“My place, Los Andes, was a good twelve miles from Cartagena, and I had no English-speaking neighbors. I told you last night, if you remember, how I came to settle down there?”

Sturgess, though evidently burning to ask a question, merely nodded, grinning cheerfully when he caught Nina’s eye.

“I only want you to understand why I claim some knowledge, such as it is, of this locality,” continued Maseden. “At the southwest corner of Hanover Island is a ten-mile patch called Cambridge Island, and the two form the northern boundary of Nelson Straits. But in the channel between them are two smaller islands, and, unless I am greatly mistaken, there they are.”

He pointed across the estuary, and indicated a break in the coast-line, beyond which other more distant hills were visible.

“It follows,” he went on, “that when we sail up this channel to the left, we shall find ourselves in Nelson Straits, and, after covering fifty or sixty miles of fairly open water—open, that is, in the sense that there is plenty of it—we shall be in Smyth’s Channel, and in the track of passing ships.”

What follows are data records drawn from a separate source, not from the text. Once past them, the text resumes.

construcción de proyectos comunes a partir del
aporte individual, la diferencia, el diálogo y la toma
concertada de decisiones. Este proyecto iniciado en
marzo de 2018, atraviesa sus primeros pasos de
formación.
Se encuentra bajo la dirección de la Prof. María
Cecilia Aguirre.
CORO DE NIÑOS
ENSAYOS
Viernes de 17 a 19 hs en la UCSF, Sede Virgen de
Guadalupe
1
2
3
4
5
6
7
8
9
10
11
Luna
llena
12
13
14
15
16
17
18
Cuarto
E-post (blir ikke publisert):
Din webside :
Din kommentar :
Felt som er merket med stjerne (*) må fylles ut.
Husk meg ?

He paused, but did not try to ignore the plain demand legible on three intent faces.

“Yes; that is the only way,” he said quietly. “We are here. We are alive. There is plenty of wood, and we have brains, hands, and fire. We must construct some sort of a raft, something in the style of the lumber-rafts built on big rivers, and take advantage of the tides. Our present position is quite inaccessible by land, and, I fear, equally unapproachable by water.

“And I’ll tell you why I think so. Within quarter of a mile of us are some splendid oyster-beds. The coastal aborigines live mainly on shell-fish, and this store would have been visited by them times out of number if they could get at it. But I have seen no heaps of shells, such as must have remained if the savages came here.

“What has stopped them? Impassable forests, glaciers, and precipices on land, dangerous reefs and fierce tidal currents by sea. The geological feature which helped our climb yesterday must create reef after reef across the track of the channel.

“You see those pathways there?” and he stretched a hand towards the series of rock outcrops lining the shore like groins. “They have been almost leveled by the storms of centuries. But the Southern Cross was lost on one of them, and there must be scores of others between here and Smyth’s Channel. There may be passages between many if not all, but it is self-evident that navigation is far too risky for the small coracles of the natives. We must go slowly and safely, if possible. If our raft will not cross a reef, we must abandon it, and build another on the far side. We may have to do that six times, a dozen times, even in sixty miles. There is no other means of escape. We may be weeks, months, in winning through, but that is our only practicable plan.”